“I’ve piloted some ripping ball-skirts and tailor-made gowns through half the courts of Europe, but I’m still heart-whole.”

“A fine record,” observed Harry Benthall with his mouth full. At that breakfast-table there was no ceremony, and words were certainly not minced.

“Well, every one seems to be linking my name with Claudia Nevill’s,” Dudley remarked, after commencing his breakfast, “I really can’t see why.”

“But I can,” declared the colonel bluntly. “You’re a fool—if you’ll forgive me for saying so.”

“Why?”

“A fool for giving a second thought to a woman of her stamp,” he answered. “Good heavens! if you knew half the tales about her, you’d cut her dead. I wonder why the Meldrums invited her?
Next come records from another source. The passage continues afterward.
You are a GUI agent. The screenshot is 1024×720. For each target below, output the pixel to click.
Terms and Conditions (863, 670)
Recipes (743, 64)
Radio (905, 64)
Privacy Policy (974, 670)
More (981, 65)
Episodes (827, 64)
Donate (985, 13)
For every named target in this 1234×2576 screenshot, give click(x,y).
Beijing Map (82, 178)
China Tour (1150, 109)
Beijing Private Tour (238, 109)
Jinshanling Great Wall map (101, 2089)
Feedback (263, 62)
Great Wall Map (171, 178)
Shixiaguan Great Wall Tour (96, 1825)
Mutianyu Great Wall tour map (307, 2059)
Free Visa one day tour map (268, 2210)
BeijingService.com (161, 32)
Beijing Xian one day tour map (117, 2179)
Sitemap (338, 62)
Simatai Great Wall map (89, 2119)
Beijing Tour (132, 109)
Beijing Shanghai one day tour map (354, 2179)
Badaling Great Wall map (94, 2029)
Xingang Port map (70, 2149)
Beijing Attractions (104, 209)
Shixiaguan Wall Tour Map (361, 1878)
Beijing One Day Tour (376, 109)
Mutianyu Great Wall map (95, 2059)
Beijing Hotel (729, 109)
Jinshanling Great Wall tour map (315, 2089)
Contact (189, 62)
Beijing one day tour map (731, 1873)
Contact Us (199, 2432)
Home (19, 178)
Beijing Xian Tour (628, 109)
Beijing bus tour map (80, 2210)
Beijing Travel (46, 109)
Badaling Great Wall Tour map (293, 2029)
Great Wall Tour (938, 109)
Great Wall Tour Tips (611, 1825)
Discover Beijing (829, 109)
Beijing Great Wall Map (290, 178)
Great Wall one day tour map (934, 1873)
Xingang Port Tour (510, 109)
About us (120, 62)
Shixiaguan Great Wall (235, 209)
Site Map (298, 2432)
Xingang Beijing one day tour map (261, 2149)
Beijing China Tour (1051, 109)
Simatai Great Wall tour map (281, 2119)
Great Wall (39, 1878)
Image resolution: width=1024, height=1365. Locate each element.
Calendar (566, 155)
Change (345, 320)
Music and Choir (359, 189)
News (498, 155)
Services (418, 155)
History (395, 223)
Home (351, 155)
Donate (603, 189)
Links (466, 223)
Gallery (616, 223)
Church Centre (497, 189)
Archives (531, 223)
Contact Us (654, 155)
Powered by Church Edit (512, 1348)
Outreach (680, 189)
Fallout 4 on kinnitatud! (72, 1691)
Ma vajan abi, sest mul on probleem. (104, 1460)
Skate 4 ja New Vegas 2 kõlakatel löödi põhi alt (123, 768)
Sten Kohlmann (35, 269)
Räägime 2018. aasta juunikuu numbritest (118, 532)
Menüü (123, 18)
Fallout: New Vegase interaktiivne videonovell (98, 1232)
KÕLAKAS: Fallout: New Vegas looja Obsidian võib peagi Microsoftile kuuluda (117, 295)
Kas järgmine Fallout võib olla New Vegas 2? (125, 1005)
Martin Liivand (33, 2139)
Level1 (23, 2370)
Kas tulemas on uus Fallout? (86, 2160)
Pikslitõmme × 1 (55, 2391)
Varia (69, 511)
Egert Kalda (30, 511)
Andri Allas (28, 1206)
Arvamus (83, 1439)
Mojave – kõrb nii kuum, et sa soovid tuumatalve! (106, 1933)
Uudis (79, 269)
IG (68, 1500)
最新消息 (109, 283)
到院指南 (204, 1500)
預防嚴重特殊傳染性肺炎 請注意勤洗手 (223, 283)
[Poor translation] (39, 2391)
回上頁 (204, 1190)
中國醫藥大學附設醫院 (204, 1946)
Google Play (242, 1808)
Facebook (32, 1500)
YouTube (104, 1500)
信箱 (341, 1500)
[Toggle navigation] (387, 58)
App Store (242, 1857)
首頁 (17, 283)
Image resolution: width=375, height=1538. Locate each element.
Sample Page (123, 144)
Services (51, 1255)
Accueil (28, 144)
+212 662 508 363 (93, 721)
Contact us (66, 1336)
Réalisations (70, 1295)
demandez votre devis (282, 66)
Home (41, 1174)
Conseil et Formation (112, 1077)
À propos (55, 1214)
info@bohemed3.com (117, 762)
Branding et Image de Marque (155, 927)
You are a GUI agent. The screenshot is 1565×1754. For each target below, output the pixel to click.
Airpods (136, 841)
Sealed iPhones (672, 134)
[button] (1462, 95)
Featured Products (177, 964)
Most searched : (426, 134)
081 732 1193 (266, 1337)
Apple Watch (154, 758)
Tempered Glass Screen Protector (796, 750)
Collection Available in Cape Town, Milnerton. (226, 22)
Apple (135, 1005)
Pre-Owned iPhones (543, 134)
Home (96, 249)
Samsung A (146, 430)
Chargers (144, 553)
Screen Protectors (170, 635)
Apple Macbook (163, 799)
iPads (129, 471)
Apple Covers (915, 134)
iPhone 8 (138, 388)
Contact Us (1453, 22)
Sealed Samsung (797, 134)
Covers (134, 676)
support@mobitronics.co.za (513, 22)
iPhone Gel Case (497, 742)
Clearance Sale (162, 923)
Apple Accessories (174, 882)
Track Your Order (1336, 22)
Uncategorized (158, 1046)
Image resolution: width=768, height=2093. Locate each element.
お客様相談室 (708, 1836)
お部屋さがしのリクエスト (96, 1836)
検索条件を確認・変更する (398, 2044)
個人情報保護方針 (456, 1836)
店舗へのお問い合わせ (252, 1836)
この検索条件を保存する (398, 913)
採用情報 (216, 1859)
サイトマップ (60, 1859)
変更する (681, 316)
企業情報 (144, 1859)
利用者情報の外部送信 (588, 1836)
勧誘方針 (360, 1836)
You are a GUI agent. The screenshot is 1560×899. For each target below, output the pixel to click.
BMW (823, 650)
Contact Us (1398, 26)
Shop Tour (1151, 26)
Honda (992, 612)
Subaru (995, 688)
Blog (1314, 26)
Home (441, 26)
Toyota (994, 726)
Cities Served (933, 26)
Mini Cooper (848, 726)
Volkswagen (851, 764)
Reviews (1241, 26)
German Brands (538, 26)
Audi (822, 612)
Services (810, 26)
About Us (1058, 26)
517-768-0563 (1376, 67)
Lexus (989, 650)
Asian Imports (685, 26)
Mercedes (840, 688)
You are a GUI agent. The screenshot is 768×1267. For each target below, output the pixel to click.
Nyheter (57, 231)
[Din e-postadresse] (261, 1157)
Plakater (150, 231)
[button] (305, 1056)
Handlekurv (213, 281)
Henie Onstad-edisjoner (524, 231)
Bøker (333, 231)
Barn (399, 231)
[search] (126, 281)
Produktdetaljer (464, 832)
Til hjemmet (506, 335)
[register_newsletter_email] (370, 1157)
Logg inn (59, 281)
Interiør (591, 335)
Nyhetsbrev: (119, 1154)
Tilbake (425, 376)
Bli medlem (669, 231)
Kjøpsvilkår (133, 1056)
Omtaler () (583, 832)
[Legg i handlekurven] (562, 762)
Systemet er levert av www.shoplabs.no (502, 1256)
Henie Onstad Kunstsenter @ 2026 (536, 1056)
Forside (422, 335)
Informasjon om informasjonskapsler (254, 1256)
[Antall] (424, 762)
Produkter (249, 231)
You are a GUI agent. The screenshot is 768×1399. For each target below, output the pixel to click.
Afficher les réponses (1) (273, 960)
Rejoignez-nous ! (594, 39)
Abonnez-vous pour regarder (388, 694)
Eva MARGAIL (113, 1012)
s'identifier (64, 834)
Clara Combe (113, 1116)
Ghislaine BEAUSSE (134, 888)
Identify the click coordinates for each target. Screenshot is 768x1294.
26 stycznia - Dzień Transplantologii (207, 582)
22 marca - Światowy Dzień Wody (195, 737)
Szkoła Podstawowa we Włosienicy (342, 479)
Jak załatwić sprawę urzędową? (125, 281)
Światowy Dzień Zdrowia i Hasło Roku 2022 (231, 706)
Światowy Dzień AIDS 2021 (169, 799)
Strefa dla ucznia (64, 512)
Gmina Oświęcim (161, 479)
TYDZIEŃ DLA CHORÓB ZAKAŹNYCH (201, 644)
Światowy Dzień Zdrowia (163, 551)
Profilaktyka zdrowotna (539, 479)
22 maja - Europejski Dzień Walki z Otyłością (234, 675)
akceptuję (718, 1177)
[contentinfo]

Suppose they couldn’t help it—or something.”

“What tales?” asked Dudley, glancing inquiringly from one man to the other.

“No. I’m not going to besmirch any woman’s character, my dear fellow,” replied the elder man. “Only, take my advice and have nothing more to do with her—that’s all. She’s no good to you, or indeed to any honest man.”

“Some foul scandal about her, I suppose,” cried Chisholm, his brow darkening for an instant. As a matter of fact, he knew the scandal quite well. It was the common talk in every club in town. But he intended to champion her, even though he had escaped from her net. “Why don’t you tell me?”

“It is unnecessary—utterly unnecessary,” the colonel answered, making as if breakfast were more important than gossip.